On August 18, 2000, the U. S. Court of Appeals for the Seventh Circuit decided Bowerman v. Wal-Mart Stores Inc.

The Bowerman decision could be interpreted to increase materially an employer’s obligations to inform Qualified Beneficiaries about the details of their COBRA coverage and possible future active employee coverage, at least in certain situations.

Tamyra Bowerman terminated employment with Wal-Mart in July 1995 and was given a COBRA Qualifying Event Notice package. The package informed her that she did not need to pay her first COBRA premium until she received her first COBRA premium bill, which she received on August 23, 1995.

On August 20, 1995, Ms. Bowerman returned to work with Wal-Mart. Between the date of her July termination and her August 20, 1995 return, Ms. Bowerman discovered she was pregnant.

Rehired employees were immediately eligible for participation in Wal-Mart’s health plan. However, the plan contained a pre-existing exclusion provision that applied anew each time an employee was hired. (Note: This was before HIPAA changed the pre-existing condition rules.)

Therefore, when Ms. Bowerman returned to work on August 20, she immediately became covered by the plan, but was subject to the plan’s pre-existing condition exclusion with respect to her pregnancy.

Ms. Bowerman’s supervisor told her that she did not need to pay any COBRA premiums because she was once again covered by the Wal-Mart plan. No mention was made of the plan’s pre-existing condition exclusion. Ms. Bowerman did not pay any COBRA premiums.

When Ms. Bowerman’s health providers submitted pregnancy-related claims to the plan, they were denied by the plan because of the pre-existing condition exclusion.

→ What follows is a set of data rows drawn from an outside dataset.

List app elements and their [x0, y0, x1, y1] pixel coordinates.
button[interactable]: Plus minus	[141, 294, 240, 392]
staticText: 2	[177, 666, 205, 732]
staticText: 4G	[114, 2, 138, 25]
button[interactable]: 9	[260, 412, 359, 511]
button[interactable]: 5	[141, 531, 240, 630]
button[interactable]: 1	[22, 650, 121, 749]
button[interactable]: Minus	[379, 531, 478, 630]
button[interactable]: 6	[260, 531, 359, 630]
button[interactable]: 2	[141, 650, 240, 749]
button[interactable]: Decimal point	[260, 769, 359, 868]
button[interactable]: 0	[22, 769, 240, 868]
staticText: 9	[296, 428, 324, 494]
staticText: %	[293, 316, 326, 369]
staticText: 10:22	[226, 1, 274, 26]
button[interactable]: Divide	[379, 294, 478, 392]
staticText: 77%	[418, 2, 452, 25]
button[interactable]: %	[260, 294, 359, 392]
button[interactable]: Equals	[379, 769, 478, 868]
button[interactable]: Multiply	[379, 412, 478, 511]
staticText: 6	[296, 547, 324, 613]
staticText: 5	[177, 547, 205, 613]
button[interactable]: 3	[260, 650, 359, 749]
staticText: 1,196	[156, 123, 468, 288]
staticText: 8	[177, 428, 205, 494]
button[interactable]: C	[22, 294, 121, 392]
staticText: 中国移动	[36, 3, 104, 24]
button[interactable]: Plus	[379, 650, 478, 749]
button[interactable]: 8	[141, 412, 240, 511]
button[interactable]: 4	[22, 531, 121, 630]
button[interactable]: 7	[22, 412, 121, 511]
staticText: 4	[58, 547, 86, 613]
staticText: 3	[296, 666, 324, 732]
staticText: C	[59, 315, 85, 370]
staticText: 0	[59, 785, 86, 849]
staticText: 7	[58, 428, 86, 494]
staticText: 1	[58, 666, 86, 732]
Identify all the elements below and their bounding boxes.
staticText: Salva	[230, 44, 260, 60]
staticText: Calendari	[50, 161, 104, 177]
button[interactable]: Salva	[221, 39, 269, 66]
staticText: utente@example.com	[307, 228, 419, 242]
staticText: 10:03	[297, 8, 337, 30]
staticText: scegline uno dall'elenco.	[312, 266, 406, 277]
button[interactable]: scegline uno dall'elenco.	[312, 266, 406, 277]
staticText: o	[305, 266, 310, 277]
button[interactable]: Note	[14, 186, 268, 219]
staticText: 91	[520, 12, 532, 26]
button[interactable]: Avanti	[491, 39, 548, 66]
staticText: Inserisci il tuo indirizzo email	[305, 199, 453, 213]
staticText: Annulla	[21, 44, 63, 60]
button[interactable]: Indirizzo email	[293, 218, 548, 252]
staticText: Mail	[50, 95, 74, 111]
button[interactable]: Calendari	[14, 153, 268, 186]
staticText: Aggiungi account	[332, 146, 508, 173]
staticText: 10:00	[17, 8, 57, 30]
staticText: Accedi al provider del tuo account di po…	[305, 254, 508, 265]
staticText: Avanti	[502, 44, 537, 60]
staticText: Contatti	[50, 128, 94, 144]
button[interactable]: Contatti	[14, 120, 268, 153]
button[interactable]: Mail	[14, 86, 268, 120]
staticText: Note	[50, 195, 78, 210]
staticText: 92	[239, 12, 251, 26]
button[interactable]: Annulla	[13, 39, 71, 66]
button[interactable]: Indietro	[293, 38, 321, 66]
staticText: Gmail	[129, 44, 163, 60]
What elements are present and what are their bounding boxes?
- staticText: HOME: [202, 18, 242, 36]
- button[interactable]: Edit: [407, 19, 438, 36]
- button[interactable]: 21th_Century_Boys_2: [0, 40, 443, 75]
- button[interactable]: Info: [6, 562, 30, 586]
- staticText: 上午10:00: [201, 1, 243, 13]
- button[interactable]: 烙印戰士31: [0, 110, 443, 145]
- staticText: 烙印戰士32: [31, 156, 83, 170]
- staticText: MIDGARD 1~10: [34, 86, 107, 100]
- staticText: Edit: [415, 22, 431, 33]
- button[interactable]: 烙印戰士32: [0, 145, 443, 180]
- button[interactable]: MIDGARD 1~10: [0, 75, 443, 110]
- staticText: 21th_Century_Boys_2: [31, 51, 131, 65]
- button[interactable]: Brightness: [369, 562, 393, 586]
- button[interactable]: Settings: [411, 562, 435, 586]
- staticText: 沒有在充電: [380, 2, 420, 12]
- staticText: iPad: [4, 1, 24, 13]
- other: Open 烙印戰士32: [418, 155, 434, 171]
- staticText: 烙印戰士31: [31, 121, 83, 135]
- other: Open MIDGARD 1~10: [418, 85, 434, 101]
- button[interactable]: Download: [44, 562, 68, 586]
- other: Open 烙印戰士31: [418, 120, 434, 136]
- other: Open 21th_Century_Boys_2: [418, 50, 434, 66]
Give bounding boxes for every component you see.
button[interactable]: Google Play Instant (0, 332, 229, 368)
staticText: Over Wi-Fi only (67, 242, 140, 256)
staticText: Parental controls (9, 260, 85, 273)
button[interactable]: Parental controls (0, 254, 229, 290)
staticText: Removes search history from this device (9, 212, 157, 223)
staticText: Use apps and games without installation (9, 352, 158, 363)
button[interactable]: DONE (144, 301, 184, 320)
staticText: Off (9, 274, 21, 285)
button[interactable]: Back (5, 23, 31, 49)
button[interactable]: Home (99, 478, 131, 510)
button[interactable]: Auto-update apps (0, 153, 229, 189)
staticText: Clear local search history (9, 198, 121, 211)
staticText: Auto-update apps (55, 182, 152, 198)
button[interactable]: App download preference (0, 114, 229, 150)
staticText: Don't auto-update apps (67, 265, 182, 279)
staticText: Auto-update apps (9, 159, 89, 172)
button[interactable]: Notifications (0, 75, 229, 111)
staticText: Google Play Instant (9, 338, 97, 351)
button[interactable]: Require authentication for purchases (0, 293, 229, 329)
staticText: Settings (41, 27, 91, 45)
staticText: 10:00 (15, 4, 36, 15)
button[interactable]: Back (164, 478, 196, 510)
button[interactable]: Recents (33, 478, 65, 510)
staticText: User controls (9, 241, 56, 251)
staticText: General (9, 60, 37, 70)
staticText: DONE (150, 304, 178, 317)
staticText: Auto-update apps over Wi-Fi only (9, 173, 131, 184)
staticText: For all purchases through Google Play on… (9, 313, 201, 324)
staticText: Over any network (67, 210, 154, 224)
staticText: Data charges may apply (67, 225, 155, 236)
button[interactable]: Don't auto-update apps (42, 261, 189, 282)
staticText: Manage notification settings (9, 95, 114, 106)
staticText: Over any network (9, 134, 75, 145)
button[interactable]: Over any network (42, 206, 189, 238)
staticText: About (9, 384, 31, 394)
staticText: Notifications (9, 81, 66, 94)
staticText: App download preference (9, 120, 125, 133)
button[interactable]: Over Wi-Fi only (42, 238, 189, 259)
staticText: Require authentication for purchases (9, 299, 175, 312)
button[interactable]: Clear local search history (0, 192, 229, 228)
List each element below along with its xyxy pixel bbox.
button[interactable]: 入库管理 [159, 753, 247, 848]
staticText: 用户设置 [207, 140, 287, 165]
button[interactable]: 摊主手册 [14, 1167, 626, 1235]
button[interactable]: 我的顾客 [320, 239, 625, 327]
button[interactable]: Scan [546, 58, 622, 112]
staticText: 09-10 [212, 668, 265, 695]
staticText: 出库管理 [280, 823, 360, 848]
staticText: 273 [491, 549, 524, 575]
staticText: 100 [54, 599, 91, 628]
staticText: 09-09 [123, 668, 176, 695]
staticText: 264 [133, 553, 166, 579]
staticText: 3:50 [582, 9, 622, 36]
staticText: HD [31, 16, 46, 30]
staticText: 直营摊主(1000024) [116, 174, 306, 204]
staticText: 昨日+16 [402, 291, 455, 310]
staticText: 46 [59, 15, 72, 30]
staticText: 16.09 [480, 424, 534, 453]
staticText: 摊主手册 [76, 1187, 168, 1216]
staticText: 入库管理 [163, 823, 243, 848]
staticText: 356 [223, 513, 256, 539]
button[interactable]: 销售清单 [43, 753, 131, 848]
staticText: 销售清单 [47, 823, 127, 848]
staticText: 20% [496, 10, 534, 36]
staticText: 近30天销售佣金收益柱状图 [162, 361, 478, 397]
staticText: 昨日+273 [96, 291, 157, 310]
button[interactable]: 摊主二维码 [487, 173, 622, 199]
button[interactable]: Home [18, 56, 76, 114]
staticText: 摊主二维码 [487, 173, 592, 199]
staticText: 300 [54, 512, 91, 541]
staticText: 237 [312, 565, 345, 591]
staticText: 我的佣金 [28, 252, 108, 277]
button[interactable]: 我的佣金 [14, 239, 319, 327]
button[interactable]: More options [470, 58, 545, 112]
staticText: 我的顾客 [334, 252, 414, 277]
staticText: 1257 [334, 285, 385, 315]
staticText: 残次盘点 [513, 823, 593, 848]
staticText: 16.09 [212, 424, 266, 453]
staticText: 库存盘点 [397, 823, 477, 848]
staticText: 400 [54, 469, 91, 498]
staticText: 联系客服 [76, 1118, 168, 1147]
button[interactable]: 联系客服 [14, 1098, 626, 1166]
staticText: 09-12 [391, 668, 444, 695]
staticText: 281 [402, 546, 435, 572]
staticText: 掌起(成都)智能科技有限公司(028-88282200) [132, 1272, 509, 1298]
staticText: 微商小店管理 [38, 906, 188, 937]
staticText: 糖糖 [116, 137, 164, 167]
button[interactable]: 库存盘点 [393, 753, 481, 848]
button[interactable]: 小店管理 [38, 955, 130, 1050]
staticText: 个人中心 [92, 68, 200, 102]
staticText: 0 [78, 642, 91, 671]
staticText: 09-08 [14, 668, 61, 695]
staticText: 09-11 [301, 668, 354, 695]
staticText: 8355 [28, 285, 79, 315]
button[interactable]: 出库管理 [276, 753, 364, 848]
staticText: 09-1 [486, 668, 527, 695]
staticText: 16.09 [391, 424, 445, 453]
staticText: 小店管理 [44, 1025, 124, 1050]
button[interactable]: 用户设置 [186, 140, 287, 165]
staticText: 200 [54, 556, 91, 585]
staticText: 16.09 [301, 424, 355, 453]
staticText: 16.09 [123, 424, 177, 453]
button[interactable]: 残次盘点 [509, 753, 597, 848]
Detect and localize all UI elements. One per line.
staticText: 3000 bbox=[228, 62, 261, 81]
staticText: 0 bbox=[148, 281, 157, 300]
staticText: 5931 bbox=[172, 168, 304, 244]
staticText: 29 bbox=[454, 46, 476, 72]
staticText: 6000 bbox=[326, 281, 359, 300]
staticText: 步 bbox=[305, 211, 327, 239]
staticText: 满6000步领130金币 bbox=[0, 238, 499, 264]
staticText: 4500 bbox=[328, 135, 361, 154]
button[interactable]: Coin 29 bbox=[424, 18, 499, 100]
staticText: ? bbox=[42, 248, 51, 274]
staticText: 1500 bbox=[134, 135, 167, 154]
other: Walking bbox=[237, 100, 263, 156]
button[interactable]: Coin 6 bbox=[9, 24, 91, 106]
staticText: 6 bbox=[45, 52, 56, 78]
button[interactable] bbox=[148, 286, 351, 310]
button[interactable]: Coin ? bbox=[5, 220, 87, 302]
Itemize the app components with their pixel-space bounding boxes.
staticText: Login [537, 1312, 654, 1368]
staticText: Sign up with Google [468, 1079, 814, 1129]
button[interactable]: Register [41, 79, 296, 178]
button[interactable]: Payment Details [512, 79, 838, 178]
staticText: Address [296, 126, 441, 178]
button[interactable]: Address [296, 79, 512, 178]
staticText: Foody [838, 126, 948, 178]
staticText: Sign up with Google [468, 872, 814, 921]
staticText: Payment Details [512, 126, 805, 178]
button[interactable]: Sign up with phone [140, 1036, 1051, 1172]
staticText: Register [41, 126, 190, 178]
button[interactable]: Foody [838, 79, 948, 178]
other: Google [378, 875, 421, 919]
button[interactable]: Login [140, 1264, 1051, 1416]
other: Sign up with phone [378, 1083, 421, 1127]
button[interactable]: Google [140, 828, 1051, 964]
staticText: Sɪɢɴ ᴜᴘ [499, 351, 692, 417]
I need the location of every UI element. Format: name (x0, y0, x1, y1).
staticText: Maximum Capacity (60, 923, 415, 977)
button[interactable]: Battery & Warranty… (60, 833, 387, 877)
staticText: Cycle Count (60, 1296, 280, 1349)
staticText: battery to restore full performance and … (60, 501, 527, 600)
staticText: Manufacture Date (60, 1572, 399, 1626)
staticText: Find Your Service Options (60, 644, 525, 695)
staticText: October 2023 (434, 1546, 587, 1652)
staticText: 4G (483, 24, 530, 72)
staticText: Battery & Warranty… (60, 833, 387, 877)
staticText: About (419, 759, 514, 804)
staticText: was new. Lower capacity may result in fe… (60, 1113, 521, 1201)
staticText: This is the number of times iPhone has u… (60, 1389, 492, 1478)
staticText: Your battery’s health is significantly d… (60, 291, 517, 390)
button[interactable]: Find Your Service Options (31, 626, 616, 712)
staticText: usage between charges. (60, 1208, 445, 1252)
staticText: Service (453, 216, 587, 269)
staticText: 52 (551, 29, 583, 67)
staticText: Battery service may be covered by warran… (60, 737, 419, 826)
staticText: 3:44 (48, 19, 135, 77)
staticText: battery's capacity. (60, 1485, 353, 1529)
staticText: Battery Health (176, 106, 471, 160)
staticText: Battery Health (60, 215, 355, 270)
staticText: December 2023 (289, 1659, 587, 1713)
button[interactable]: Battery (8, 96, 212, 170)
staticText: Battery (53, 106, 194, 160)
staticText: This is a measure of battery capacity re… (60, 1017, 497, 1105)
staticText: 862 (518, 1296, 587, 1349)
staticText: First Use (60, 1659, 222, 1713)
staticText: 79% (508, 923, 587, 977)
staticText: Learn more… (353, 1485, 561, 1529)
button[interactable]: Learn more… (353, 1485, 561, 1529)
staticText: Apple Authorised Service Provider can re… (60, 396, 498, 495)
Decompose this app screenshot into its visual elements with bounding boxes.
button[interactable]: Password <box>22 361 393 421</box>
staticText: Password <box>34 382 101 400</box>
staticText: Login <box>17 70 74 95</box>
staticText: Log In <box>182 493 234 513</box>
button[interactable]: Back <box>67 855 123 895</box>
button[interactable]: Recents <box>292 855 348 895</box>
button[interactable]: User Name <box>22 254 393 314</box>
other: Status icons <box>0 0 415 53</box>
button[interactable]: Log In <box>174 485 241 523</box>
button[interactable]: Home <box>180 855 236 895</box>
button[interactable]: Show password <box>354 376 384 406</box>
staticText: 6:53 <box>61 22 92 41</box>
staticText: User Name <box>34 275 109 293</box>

Ms. Bowerman sued Wal-Mart claiming that Wal-Mart breached its fiduciary duties under ERISA by not specifically informing Ms. Bowerman that her failure to elect and pay for COBRA to "bridge-the-gap" between her July 1995 termination of employment and the expiration of the pre-existing condition exclusion period applicable to her on her rehire would leave her pregnancy-related expenses uncovered.

The Court agreed with Ms. Bowerman, finding that Wal-Mart was estopped from denying the pregnancy-related claims because no communication from Wal-Mart to Ms. Bowerman explained to her that "the pre-existing condition limitation period is not applicable to individuals who leave Wal-Mart’s employ for a short period, elect COBRA coverage, and pay the premium due for that coverage.

Merely informing Ms. Bowerman that she might be subject to that pre-existing condition limitation did not sufficiently inform her of the importance of maintaining COBRA coverage after her separation from Wal-mart in order to avoid a new pre-existing condition limitation when she was rehired".

Put another way, the Court appears to be imposing on employers an affirmative obligation to provide detailed information to Qualified Beneficiaries concerning the interaction of their COBRA benefits and any possible active employee benefits they could receive if they return to work with the employer.

The Court did stop short, however, of requiring "customized" Qualifying Event Notices for each and every Qualified Beneficiary based on his or her particular facts and circumstances, because the Court added that "the information the Plan should have provided to Ms. Bowerman would not have been information unique to her situation; rather, the information she needed would have been information relevant to all Plan participants who were rehired by Wal-Mart within a few weeks or months after leaving the company."

In light of the Bowerman decision, employers, and especially employers located in the Seventh Circuit, should consult with their ERISA counsel to determine whether there are any interactions between their COBRA benefits and their active employee benefits for rehires that should be the subject of written disclosures in their Qualifying Event Notices or other plan documents.

In addition, employers should discuss with their ERISA counsel whether the Bowerman decision should be read even more broadly to require more detailed disclosures of other COBRA-related information.